Namun benarkah begitu? Dalam kesempatan ini, 100kpj.com mencoba mencari kebenarannya. Dan ternyata dari sebuah pengamatan yang dilakukan sebuah perusahaan konsultan asal Jerman yang bergerak di bidang logistik, ternyata anggapan itu tak sepenuhnya benar.

Truk PHEV buatan Mack


Menurut Fleet Logistics, menggunakan kendaraan PHEV justru dianggap merugikan terutama di dunia logistik atau jasa pengiriman. Meski PHEV mendapat keringanan soal pajak, ternyata secara pengeluaran para pengguna jasa logistik justru membengkak.

Menurut Fleet Logistics, sejak menggunakan angkutana PHEV dengan mesin bensin atau solar justru biaya pengiriman yang harus dikeluarkan sebuah perusahaan justru semakin tinggi. Jika sebelumnya kendaraan PHEV dengan mesin bensin mampu menempuh 176 mile per galon, kini hanya mampu menempuh 50,4 mile per galon.

Dengan kata lain, pengeluaran untuk bahan bakar membengkak atau bertambah sekitar USD52 atau setara Rp730 ribu per 10.000 mile. Biaya transportasi ini bahkan bisa lebih besar lagi jika jarak yang ditempuh lebih dari 10 mile.

Itu belum ditambah dengan tambahan biaya untuk para sopir yang juga mayoritas ikut naik. Begitu juga dengan harapan lebih ramah lingkungan justru menjadi sebaliknya karena polusi yang dihasilkan justru lebih besar karena konsumsi bahan bakar yang lebih banyak.

Lalu dimana letak kesalahannya hingga kendaraan PHEV justru membuat pengguna jasa logistik mengeluarkan uang lebih banyak lagi?

Ternyata itu tak lepas dari faktor sang sopir. Banyak sopir dari perusahaan jasa pengiriman atau logistik yang masih malas mengisi baterai dan lebih memilih bergantung pada bahan bakar. Salah satunya pertimbangan waktu. Ditambah dengan masih minimnya infrastruktur pengecesan baterai saat ini.

"Kami percaya PHEV punya andil besar sebagai transisi dari mesin combustion ke kendaraan listrik.
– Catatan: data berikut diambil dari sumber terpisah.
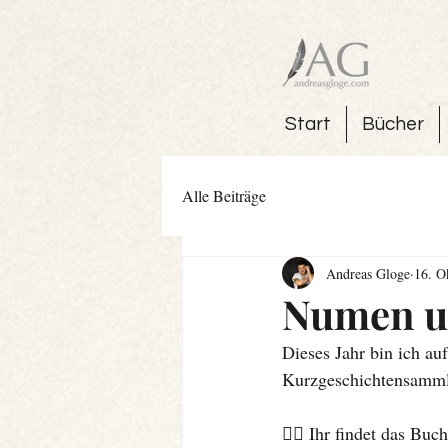
Start
Bücher
Alle Beiträge
Andreas Gloge
16. O
Numen un
Dieses Jahr bin ich au
Kurzgeschichtensamm
🕵🏼 Ihr findet das Bu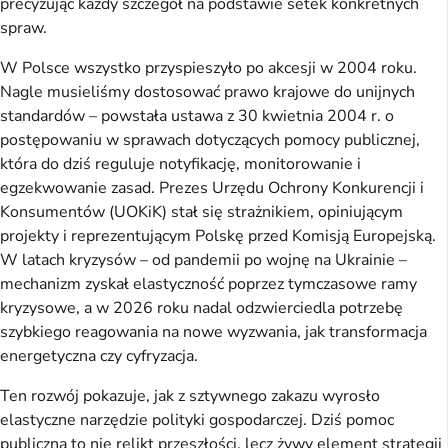
precyzując każdy szczegół na podstawie setek konkretnych 
spraw.
W Polsce wszystko przyspieszyło po akcesji w 2004 roku. 
Nagle musieliśmy dostosować prawo krajowe do unijnych 
standardów – powstała ustawa z 30 kwietnia 2004 r. o 
postępowaniu w sprawach dotyczących pomocy publicznej, 
która do dziś reguluje notyfikację, monitorowanie i 
egzekwowanie zasad. Prezes Urzędu Ochrony Konkurencji i 
Konsumentów (UOKiK) stał się strażnikiem, opiniującym 
projekty i reprezentującym Polskę przed Komisją Europejską. 
W latach kryzysów – od pandemii po wojnę na Ukrainie – 
mechanizm zyskał elastyczność poprzez tymczasowe ramy 
kryzysowe, a w 2026 roku nadal odzwierciedla potrzebę 
szybkiego reagowania na nowe wyzwania, jak transformacja 
energetyczna czy cyfryzacja.
Ten rozwój pokazuje, jak z sztywnego zakazu wyrosło 
elastyczne narzędzie polityki gospodarczej. Dziś pomoc 
publiczna to nie relikt przeszłości, lecz żywy element strategii 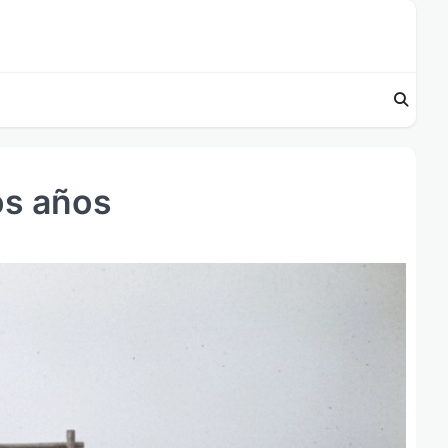
os años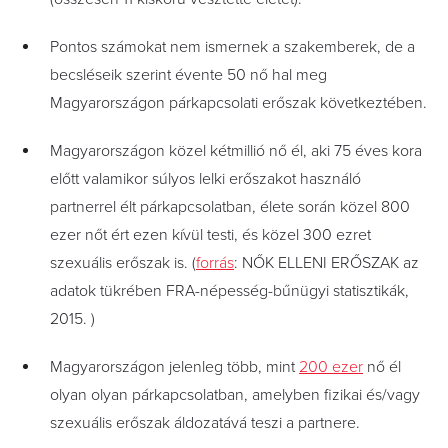
Pontos számokat nem ismernek a szakemberek, de a
becsléseik szerint évente 50 nő hal meg
Magyarországon párkapcsolati erőszak következtében.
Magyarországon közel kétmillió nő él, aki 75 éves kora
előtt valamikor súlyos lelki erőszakot használó
partnerrel élt párkapcsolatban, élete során közel 800
ezer nőt ért ezen kívül testi, és közel 300 ezret
szexuális erőszak is. (
forrás
:
NŐK ELLENI ERŐSZAK az
adatok tükrében FRA-népesség-bűnügyi statisztikák,
2015. )
Magyarországon jelenleg több, mint
200 ezer
nő él
olyan olyan párkapcsolatban, amelyben fizikai és/vagy
szexuális erőszak áldozatává teszi a partnere.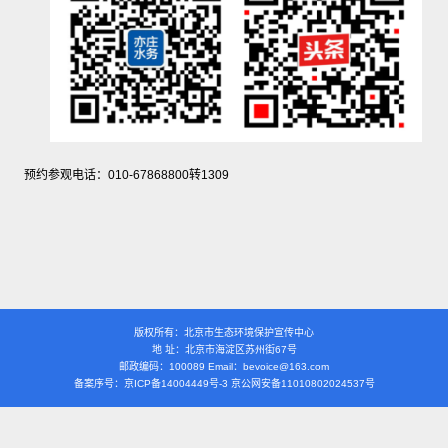
预约参观电话：010-67868800转1309
版权所有：北京市生态环境保护宣传中心
地 址：北京市海淀区苏州街67号
邮政编码：100089 Email：bevoice@163.com
备案序号：京ICP备14004449号-3 京公网安备11010802024537号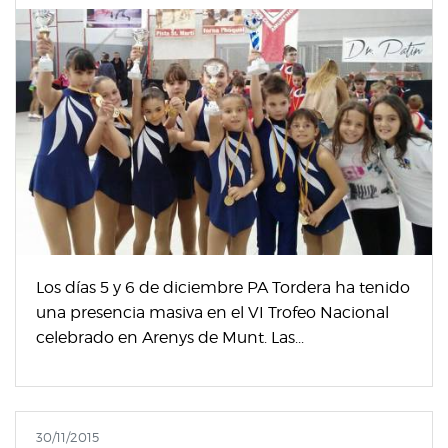
Los días 5 y 6 de diciembre PA Tordera ha tenido
una presencia masiva en el VI Trofeo Nacional
celebrado en Arenys de Munt. Las...
30/11/2015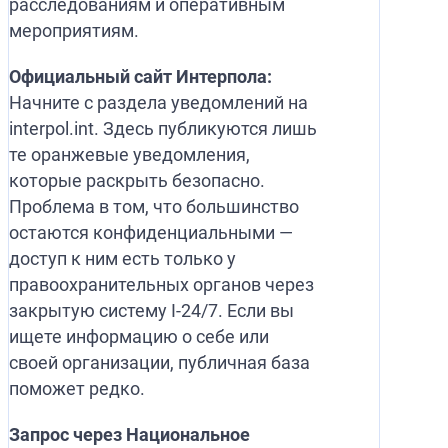
расследованиям и оперативным
мероприятиям.
Официальный сайт Интерпола:
Начните с раздела уведомлений на
interpol.int. Здесь публикуются лишь
те оранжевые уведомления,
которые раскрыть безопасно.
Проблема в том, что большинство
остаются конфиденциальными —
доступ к ним есть только у
правоохранительных органов через
закрытую систему I-24/7. Если вы
ищете информацию о себе или
своей организации, публичная база
поможет редко.
Запрос через Национальное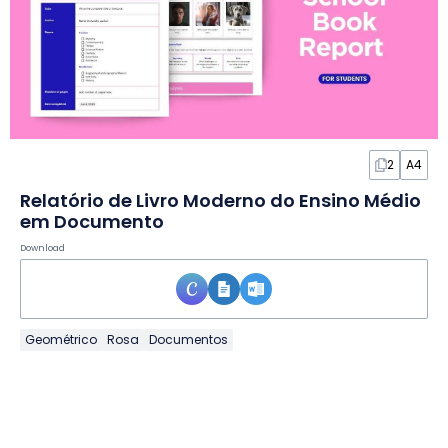
2
A4
Relatório de Livro Moderno do Ensino Médio
em Documento
Download
Geométrico
Rosa
Documentos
Namun, penting tentunya digunakan secara benar sehingga justru tidak menambah polusi udara," kata country head Fleet Logistics Sue Branston.

Menurut Branston, kendaraan hybrid sebenarnya memang cocok untuk jarak jauh. Namun kebiasaan para sopir yang tak mengisi baterai dan mengindahkan panduan kendaraan PHEV yang dikeluarkan pabrikan justru membuat biaya membengkak.

Lalu pelajaran penting apa yang dapat diambil dari catatan yang dikeluarkan Fleet Logistics ini? Terlebih Indonesia saat ini juga tengah menggalakkan penggunaan kendaraan plug-in hybrid sebagai moda transportasi.

Selain kebijakan yang mendukung, hal yang tak kalah penting tentu faktor SDM dan infrastruktur. Pengguna kendaraan PHEV tentu harus benar-benar memanfaatkan pengisian baterai, tak bergantung sepenuhnya pada bahan bakar.

Selain itu juga infrastrukturnya yang harus mendukung. Sehingga memudahkan pengguna kendaraan PHEV untuk melakukan pengisian baterai tak hanya mengandalkan SPBU. Dua hal ini yang pantas dipersiapkan sebelum benar-benar menyambut kehadiran era kendaraan plug-ini hybrid di tanah air.